Creacombe solar farm in Devon, owned by community energy group CORE. Image: CORE.

Over the last few months, many community energy groups have been pulling together to help locals get through the challenges presented by COVID-19. But as the country starts to consider changes to the lockdown, new challenges for the industry and the people in it are likely to raise their heads.

Speaking to Solar Power Portal, Emma Bridge, CEO of Community Energy England, suggested the impact on community energy thus far had been largely similar to that on large companies. The forward facing side of operations has been hard hit, as has the of development of new projects.

Thankfully, community energy projects have been given a six month extension to complete and register feed-in tariff (FiT) projects, continued Bridge.

But despite the challenges, many groups have adapted to work for the benefit of their communities in a number of ways.

“Community energy groups are passionate about energy but also very much about tackling climate change, transforming places and building community resilience,” said Bridge. “So a lot of our members reacted really quickly when the pandemic started to spread, identifying ways that they could continue to support the community.”

In April, for example, six community-run solar farms advanced £195,000 in community benefit funds, with the money to go towards supporting their local communities during the COVID-19 pandemic.

Similarly, the Community for Renewables’ collective of four community energy enterprises mobilised £100,000 from surplus generation by community-owned solar projects, which was set aside for Corona Crisis Funds.

Elsewhere, groups like Brighton & Hove Energy Services Co-operative have been pulling together advice on energy supplier responses for prepaid meter customers during the pandemic, as Bridge explains.

“It is having that trusted voice that people who might struggle to know exactly how to get in touch with a supplier or who they need to go to for issues, they just have that helping hand there.”

Groups have worked to protect the future of the sector as well, such as the Community Energy Scheme giving its members a payment break for April, May and June, saving them over £200,000 in energy costs.

As the UK begins to look at lifting lockdown measures however, a new range of challenges are likely to present themselves.

Bridge echoed many in the energy sector, with hopes that the recovery can be used for the benefit of all in the UK.

“I think one of the most important things is around looking at how we build back better, how we use those positive examples of community led action and collaboration, to make sure that when we come out the other side, we've not just having a green recovery but it just recovery as well.”

Earlier in May, the Committee on Climate Change highlighted that the UK has a “golden chance” to place renewables at the heart of the COVID-19 recovery, in an open letter sent to the government.

Going forwards, community energy is likely to face many of the challenges other organisations are preparing for as the UK comes out of lockdown.

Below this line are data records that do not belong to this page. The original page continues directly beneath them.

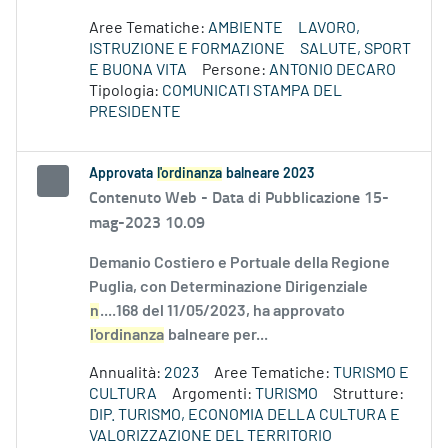
Aree Tematiche:
AMBIENTE
LAVORO,
ISTRUZIONE E FORMAZIONE
SALUTE, SPORT
E BUONA VITA
Persone:
ANTONIO DECARO
Tipologia:
COMUNICATI STAMPA DEL
PRESIDENTE
Approvata
l'ordinanza
balneare 2023
Contenuto Web -
Data di Pubblicazione 15-
mag-2023 10.09
Demanio Costiero e Portuale della Regione
Puglia, con Determinazione Dirigenziale
n
....168 del 11/05/2023, ha approvato
l'ordinanza
balneare per...
Annualità:
2023
Aree Tematiche:
TURISMO E
CULTURA
Argomenti:
TURISMO
Strutture:
DIP. TURISMO, ECONOMIA DELLA CULTURA E
VALORIZZAZIONE DEL TERRITORIO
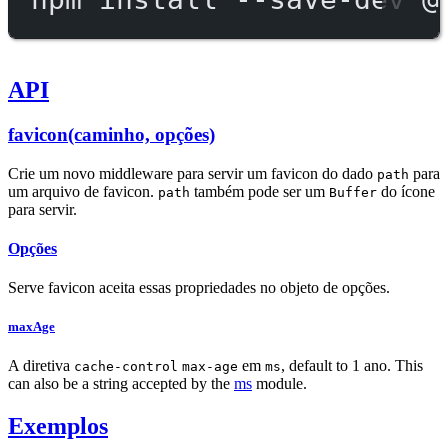
API
favicon(caminho, opções)
Crie um novo middleware para servir um favicon do dado
para
path
um arquivo de favicon.
também pode ser um
do ícone
path
Buffer
para servir.
Opções
Serve favicon aceita essas propriedades no objeto de opções.
maxAge
A diretiva
em
, default to 1 ano. This
cache-control
max-age
ms
can also be a string accepted by the
ms
module.
Exemplos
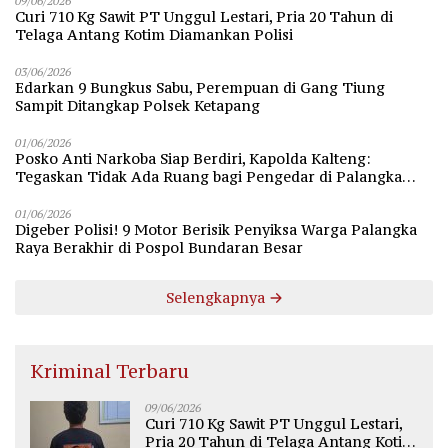
09/06/2026
Curi 710 Kg Sawit PT Unggul Lestari, Pria 20 Tahun di
Telaga Antang Kotim Diamankan Polisi
03/06/2026
Edarkan 9 Bungkus Sabu, Perempuan di Gang Tiung
Sampit Ditangkap Polsek Ketapang
01/06/2026
Posko Anti Narkoba Siap Berdiri, Kapolda Kalteng:
Tegaskan Tidak Ada Ruang bagi Pengedar di Palangka
Raya
01/06/2026
Digeber Polisi! 9 Motor Berisik Penyiksa Warga Palangka
Raya Berakhir di Pospol Bundaran Besar
Selengkapnya
Kriminal Terbaru
09/06/2026
Curi 710 Kg Sawit PT Unggul Lestari,
Pria 20 Tahun di Telaga Antang Kotim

But lessons have been learnt from the current crisis, for example taking advantage of digital tools to stay connected online.

“Being mainly volunteer led and spread across the country, it's also been quite hard to share learnings and work together, to aggregate and amalgamate our learning and our projects,” explained Bridge. “I think there will be a much greater focus on that going forward in terms of the virtual meetings and the virtual learning, and we're developing online resources to help with that as well.”

Beyond the workings of community energy groups, there could also be changes in the focus of projects.

Bridge continued: “I think a lot of the business models that are being explored by this sector are very similar to the rest of the energy sector. We’re looking at more smart tech and how to make current assets more efficient, integrating storage and looking at low carbon vehicle projects, and of course, heat as well. Those sorts of things are going to be very similar, the broader impact through recession will be the same.”

Community energy is seemingly in a strong position. In February two community groups CORE and YCE celebrated the first subsidy-free solar farm completion. Speaking to Solar Power Portal in April, YCE director Andrew Moore discussed how subsidy-free community solar was now just a matter of numbers, that had managed to add up for the pair.

“Community energy is relatively easy to understand, and it does inspire people to take wider action and behaviour change,” finished Bridge. “So I can see community energy being far more embedded into things like local authority, climate declarations, because at the moment, those things may not be quite as high profile because obviously there's more pressing immediate threats, but that work is still taking place.”